后面init_poll_funcptr(&epq.pt, ep_ptable_queue_proc);函数定义于include/linux/poll.h文件,代码如下
static inline void init_poll_funcptr(poll_table *pt, poll_queue_proc qproc)
{
pt->qproc = qproc;
pt->key = ~0UL; /* all events enabled */
}
仅仅是给epq的pt成员设置回调函数,千万注意这里的回调应用,epoll的实现就是依赖于内核和驱动的层层回调,后面将会说到。
再来看ep_insert
的代码,之后紧接着调用了目标文件驱动的poll回调,把刚才设置好的epq.pt传入驱动之中:tfile->f_op->poll(tfile,&epq.pt)
。如果再这里停止跟进,往下进行,发现该函数之后的代码无非是错误判断或者各种结构之间的纠结。唯一一点有用的代码就是这句:wake_up_locked(&ep->wq)
。其中ep->wq
正是epoll_wait
函数等待的队列,不过此情况仅仅是在驱动poll函数直接返回数据的情况下。真正触发点应该还在驱动对epq.pt的操作。
之前的文章写过驱动中对poll的实现,无非调用 poll_wait
函数,实现如下:
static inline void poll_wait(struct file * filp, wait_queue_head_t * wait_address, poll_table *p)
{
if (p && wait_address)
p->qproc(filp, wait_address, p);
}
对照init_poll_funcptr
的代码,我们可以很清楚的发现,其实最终驱动是回调了init_poll_funcptr
中设置的qproc函数!返回到ep_insert
中,可以看到设置的qproc函数名为 ep_ptable_queue_proc
,所以还是不得不再分析此函数。
static void ep_ptable_queue_proc(struct file *file, wait_queue_head_t *whead,
poll_table *pt)
{
struct epitem *epi = ep_item_from_epqueue(pt);
struct eppoll_entry *pwq;
if (epi->nwait >= 0 && (pwq = kmem_cache_alloc(pwq_cache, GFP_KERNEL))) {
init_waitqueue_func_entry(&pwq->wait, ep_poll_callback);
pwq->whead = whead;
pwq->base = epi;
add_wait_queue(whead, &pwq->wait);
list_add_tail(&pwq->llink, &epi->pwqlist);
epi->nwait++;
} else {
/* We have to signal that an error occurred */
epi->nwait = -1;
}
}
乍一看函数代码并不多,不过又创建出一个结构eppoll_entry
,并调用init_waitqueue_func_entry
初始化等待的回调函数。再使用pwq->base = epi
保存了epi地址,接下来执行正常的add_wait_queue
操作,加入等待队列。期待的结果就是设备数据就绪时,驱动wake_up
等待队列,可以回调加入的函数ep_poll_callback
,要想进一步研究,可以查看相关代码:
/* 函数init_waitqueue_func_entry仅仅初始化func回调函数 */
static inline void init_waitqueue_func_entry(wait_queue_t *q,
wait_queue_func_t func)
{
q->flags = 0;
q->private = NULL;
q->func = func;
}
#define wake_up(x) __wake_up(x, TASK_NORMAL, 1, NULL)
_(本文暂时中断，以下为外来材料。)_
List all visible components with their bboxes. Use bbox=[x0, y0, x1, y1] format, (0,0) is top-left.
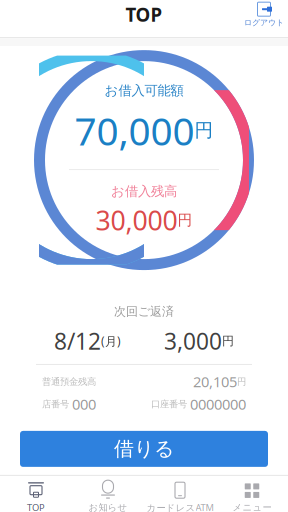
staticText: 借りる bbox=[114, 437, 174, 461]
staticText: 8/12 bbox=[54, 326, 101, 356]
staticText: 円 bbox=[194, 119, 214, 142]
staticText: 0000000 bbox=[190, 394, 246, 414]
staticText: お知らせ bbox=[88, 502, 128, 512]
button[interactable]: ログアウト bbox=[244, 0, 284, 32]
staticText: 口座番号 bbox=[151, 398, 187, 410]
staticText: 円 bbox=[222, 334, 234, 348]
staticText: ログアウト bbox=[244, 18, 284, 28]
button[interactable]: TOP bbox=[0, 476, 72, 512]
staticText: (月) bbox=[101, 333, 121, 349]
staticText: 000 bbox=[72, 394, 96, 414]
button[interactable]: 借りる bbox=[20, 431, 268, 467]
button[interactable]: カードレスATM bbox=[144, 476, 216, 512]
staticText: カードレスATM bbox=[146, 501, 214, 512]
staticText: 次回ご返済 bbox=[114, 304, 174, 319]
staticText: 円 bbox=[178, 211, 192, 229]
staticText: 店番号 bbox=[42, 398, 69, 410]
staticText: メニュー bbox=[232, 502, 272, 512]
staticText: TOP bbox=[126, 2, 162, 27]
staticText: TOP bbox=[27, 501, 45, 512]
staticText: お借入可能額 bbox=[104, 82, 184, 99]
staticText: 20,105 bbox=[193, 372, 237, 391]
button[interactable]: お知らせ bbox=[72, 476, 144, 512]
staticText: 普通預金残高 bbox=[42, 376, 96, 387]
button[interactable]: メニュー bbox=[216, 476, 288, 512]
staticText: 30,000 bbox=[96, 202, 178, 238]
staticText: 3,000 bbox=[164, 326, 222, 356]
staticText: お借入残高 bbox=[111, 183, 177, 200]
staticText: 円 bbox=[237, 376, 246, 387]
staticText: 70,000 bbox=[74, 105, 194, 156]
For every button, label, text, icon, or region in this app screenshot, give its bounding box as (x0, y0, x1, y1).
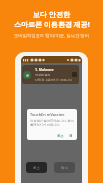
button[interactable]: 1. Malware (22, 65, 79, 84)
staticText: 취소 (33, 166, 40, 170)
staticText: 보다 안전한 (33, 10, 70, 20)
staticText: 확인 (61, 166, 68, 170)
button[interactable]: Expand notification (72, 72, 77, 77)
staticText: 스마트폰 이용환경 제공! (14, 20, 90, 30)
staticText: 악성앱이 발견되었습니다. 확인 후 (30, 119, 74, 127)
staticText: 삭제 후 사용하시기 바랍니다 (35, 78, 72, 82)
button[interactable]: 취소 (26, 162, 47, 173)
button[interactable]: 확인 (54, 162, 75, 173)
button[interactable]: 취소 (56, 133, 65, 139)
staticText: 삭제하시기 바랍니다. (30, 123, 61, 127)
button[interactable]: 예 (68, 133, 74, 139)
staticText: TouchEn mVaccine (30, 112, 65, 117)
staticText: 1. Malware (35, 67, 54, 72)
staticText: 악성앱 발견 (35, 73, 51, 77)
staticText: 모바일악성코드 탐지/치료, 실시간 방어 (14, 32, 89, 38)
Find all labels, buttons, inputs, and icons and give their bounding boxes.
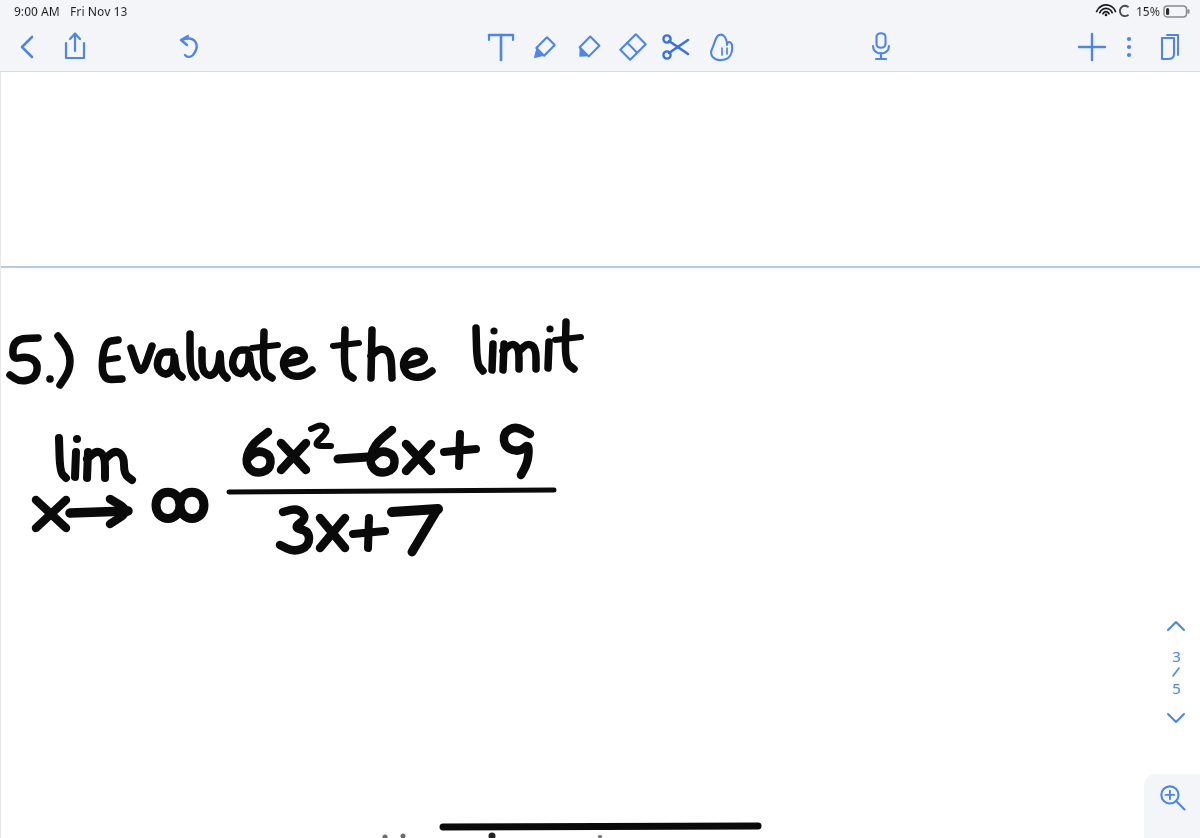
staticText: 3 <box>1172 646 1181 666</box>
staticText: Fri Nov 13 <box>70 3 128 19</box>
button[interactable]: Cut <box>655 25 699 69</box>
button[interactable]: Select <box>699 25 743 69</box>
button[interactable]: More options <box>1114 25 1144 69</box>
staticText: 5 <box>1172 678 1181 698</box>
button[interactable]: Zoom in <box>1144 774 1200 838</box>
staticText: 9:00 AM <box>14 3 60 19</box>
button[interactable]: Add page <box>1070 25 1114 69</box>
button[interactable]: Record audio <box>859 25 903 69</box>
staticText: 15% <box>1136 3 1160 19</box>
button[interactable]: Next page <box>1156 704 1196 732</box>
button[interactable]: Text tool <box>479 25 523 69</box>
button[interactable]: Eraser tool <box>611 25 655 69</box>
button[interactable]: Highlighter tool <box>567 25 611 69</box>
button[interactable]: Previous page <box>1156 612 1196 640</box>
button[interactable]: Share <box>53 25 97 69</box>
button[interactable]: Back <box>5 25 49 69</box>
button[interactable]: Undo <box>169 25 213 69</box>
button[interactable]: Pen tool <box>523 25 567 69</box>
button[interactable]: Pages <box>1148 25 1192 69</box>
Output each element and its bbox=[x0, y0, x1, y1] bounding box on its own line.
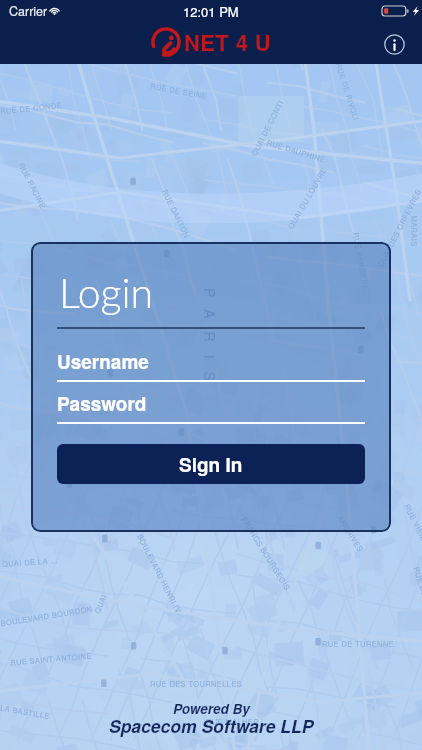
button[interactable]: Sign In bbox=[57, 444, 365, 484]
staticText: QUAI DE LA ... bbox=[2, 554, 58, 569]
staticText: BOULEVARD HENRI IV bbox=[135, 532, 185, 615]
staticText: MARAIS bbox=[408, 216, 420, 248]
staticText: QUAI DES ORFEVRES bbox=[375, 187, 422, 268]
staticText: ARCHIVES bbox=[335, 513, 367, 554]
staticText: RUE DANTON bbox=[160, 187, 193, 240]
staticText: Login bbox=[59, 268, 154, 317]
staticText: FRANCS BOURGEOIS bbox=[239, 514, 294, 592]
staticText: RUE SAINT ANTOINE bbox=[10, 649, 92, 668]
staticText: Password bbox=[57, 390, 147, 417]
staticText: Carrier bbox=[9, 2, 48, 20]
staticText: RUE MALHER bbox=[206, 716, 260, 727]
staticText: 12:01 PM bbox=[183, 2, 239, 21]
staticText: RUE DE TURENNE bbox=[322, 638, 395, 649]
staticText: Sign In bbox=[179, 451, 243, 478]
staticText: Powered By bbox=[173, 699, 250, 718]
staticText: RUE DAUPHINE bbox=[266, 136, 327, 165]
staticText: QUAI bbox=[91, 592, 109, 615]
staticText: QUAI DU LOUVRE bbox=[285, 164, 329, 230]
staticText: QUAI DE CONTI bbox=[248, 97, 286, 158]
staticText: RUE VIEILLE DU TEMPLE bbox=[402, 502, 422, 595]
staticText: BOULEVARD BOURDON bbox=[0, 603, 93, 628]
staticText: NET 4 U bbox=[184, 26, 272, 58]
staticText: RUE DE CONDE bbox=[0, 99, 63, 116]
staticText: LA BASTILLE bbox=[0, 702, 52, 721]
staticText: RUE DE BRETAGNE bbox=[411, 565, 422, 642]
staticText: Username bbox=[57, 348, 149, 375]
button[interactable]: Info bbox=[379, 29, 409, 59]
staticText: RUE DE SEINE bbox=[150, 80, 208, 102]
staticText: RUE DES TOURNELLES bbox=[150, 678, 243, 689]
staticText: RUE DE RIVOLI bbox=[334, 61, 362, 122]
staticText: Spacecom Software LLP bbox=[109, 713, 314, 738]
staticText: RUE RACINE bbox=[17, 161, 49, 210]
staticText: PARIS bbox=[200, 288, 220, 394]
staticText: RUE BERGERE bbox=[351, 232, 372, 292]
void __wake_up(wait_queue_head_t *q, unsigned int mode,
int nr_exclusive, void *key)
{
unsigned long flags;
spin_lock_irqsave(&q->lock, flags);
__wake_up_common(q, mode, nr_exclusive, 0, key);
spin_unlock_irqrestore(&q->lock, flags);
}
static void __wake_up_common(wait_queue_head_t *q, unsigned int mode,
int nr_exclusive, int wake_flags, void *key)
{
wait_queue_t *curr, *next;
list_for_each_entry_safe(curr, next, &q->task_list, task_list) {
unsigned flags = curr->flags;
/* 最终到达这里调用刚才设置的回调函数 */
if (curr->func(curr, mode, wake_flags, key) &&
(flags & WQ_FLAG_EXCLUSIVE) && !--nr_exclusive)
break;
}
}
现在可以知道的是,epoll_wait
处于等待并且设备准备完成,会调用ep_poll_callback
函数,一切的矛头都指向ep_poll_callback
,大致可以猜测,增加就绪队列rdllist元素、唤醒epoll_wait
函数都应在此函数中实现。
static int ep_poll_callback(wait_queue_t *wait, unsigned mode, int sync, void *key)
{
int pwake = 0;
unsigned long flags;
struct epitem *epi = ep_item_from_wait(wait);
struct eventpoll *ep = epi->ep;
spin_lock_irqsave(&ep->lock, flags);
...
/* If this file is already in the ready list we exit soon */
if (!ep_is_linked(&epi->rdllink))
list_add_tail(&epi->rdllink, &ep->rdllist);
/*
* Wake up ( if active ) both the eventpoll wait list and the ->poll()
* wait list.
*/
if (waitqueue_active(&ep->wq))
wake_up_locked(&ep->wq);
if (waitqueue_active(&ep->poll_wait))
pwake++;
out_unlock:
spin_unlock_irqrestore(&ep->lock, flags);
/* We have to call this outside the lock */
if (pwake)
ep_poll_safewake(&ep->poll_wait);
return 1;
}
粗略看下代码感觉此函数不负众望,首先struct epitem *epi = ep_item_from_wait(wait)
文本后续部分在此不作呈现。